I also compete in IBJJF competitions at black belt. I always pull guard, play DeLeRiva, love 50/50 and worm guard

 

What school am I in?


Middle school?

15 days ago
9/7/17
Posts: 695
mideastgrappler - 
circusmonkey -

If Royce Gracie UFC 1 is the reason you got in to jiu-jitsu & you're still training, you are doing old school.

I got into BJJ because of Royce, went to his seminar and had a blast. Showed open hands slaps to set up submissions, butterfly sweeps, overhead sweeps, rear naked chokes.

 

I also compete in IBJJF competitions at black belt. I always pull guard, play DeLeRiva, love 50/50 and worm guard

 

What school am I in?


I'd say you're an open minded middle schooler.

I also think a lot of reasons for starting training can tell you what era you're in.

Old school guys (prior to mid 00's) got in because of the early UFCs and/or were disgruntled with whatever martial art they were already doing and wanted something more effective.
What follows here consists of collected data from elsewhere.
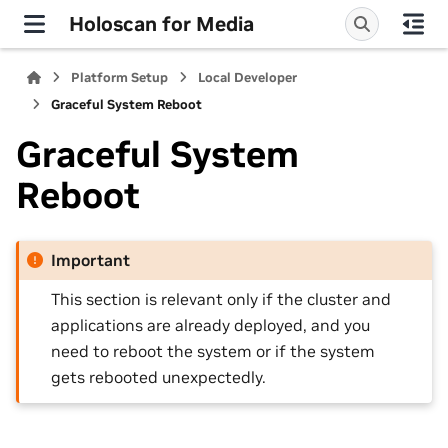
Holoscan for Media
Platform Setup
Local Developer
Graceful System Reboot
Graceful System
Reboot
Important
This section is relevant only if the cluster and
applications are already deployed, and you
need to reboot the system or if the system
gets rebooted unexpectedly.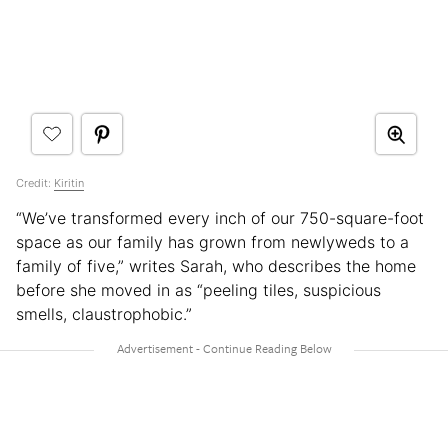
Credit:
Kiritin
“We’ve transformed every inch of our 750-square-foot
space as our family has grown from newlyweds to a
family of five,” writes Sarah, who describes the home
before she moved in as “peeling tiles, suspicious
smells, claustrophobic.”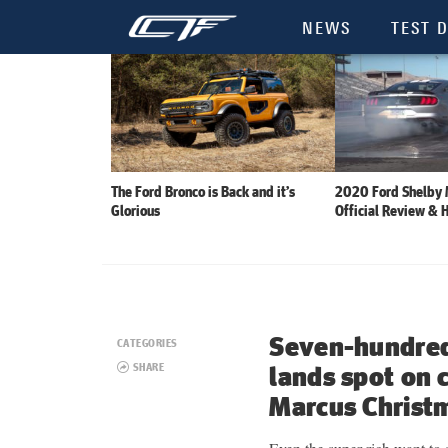
NEWS
TEST D
The Ford Bronco is Back and it’s
2020 Ford Shelby
Glorious
Official Review & 
Seven-hundre
CATEGORIES
SHARE
lands spot on
Marcus Christ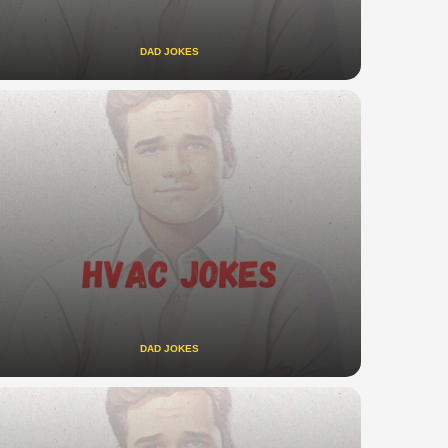
DAD JOKES
DAD JOKES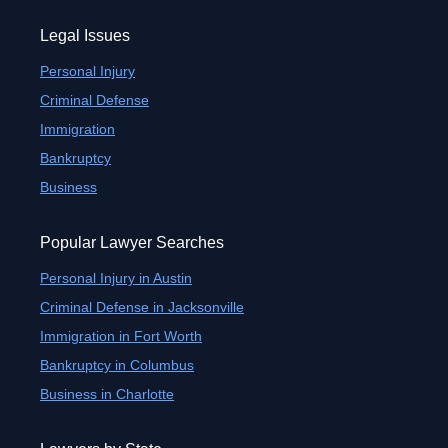
Legal Issues
Personal Injury
Criminal Defense
Immigration
Bankruptcy
Business
Popular Lawyer Searches
Personal Injury in Austin
Criminal Defense in Jacksonville
Immigration in Fort Worth
Bankruptcy in Columbus
Business in Charlotte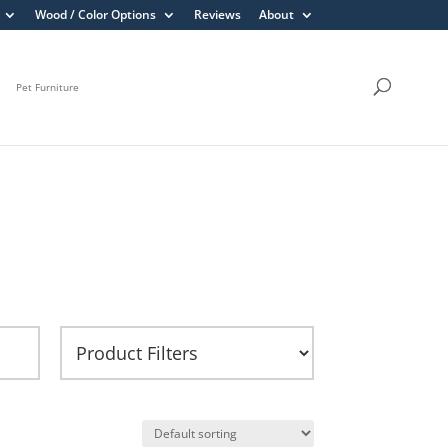
Wood / Color Options
Reviews
About
Pet Furniture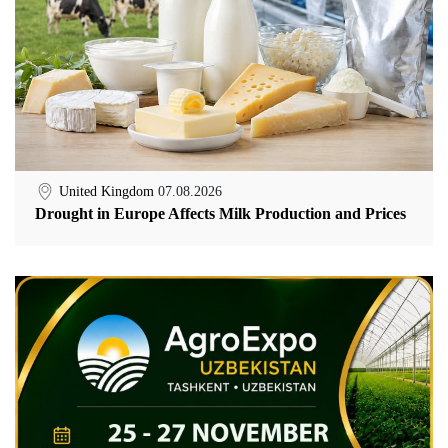
United Kingdom
07.08.2026
Drought in Europe Affects Milk Production and Prices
Middle school guys (early-mid 00's and possibly early 10's) got in during the TUF era and may have done other martial arts before as well. Either that or they liked the UFC but didn't want to do MMA. For example I wanted to do the closest thing I could to MMA but didn't want to get hit.

New school guys (anything beyond early 10') are the first generation to get into BJJ with possibly zero interest in MMA or real fighting. Many got interested because of podcasts like Joe Rogan, Sam Harris, and others. BJJ was sold to them as a lifestyle activity like yoga or crossfit. This is the first group to really get into BJJ for BJJ's sake.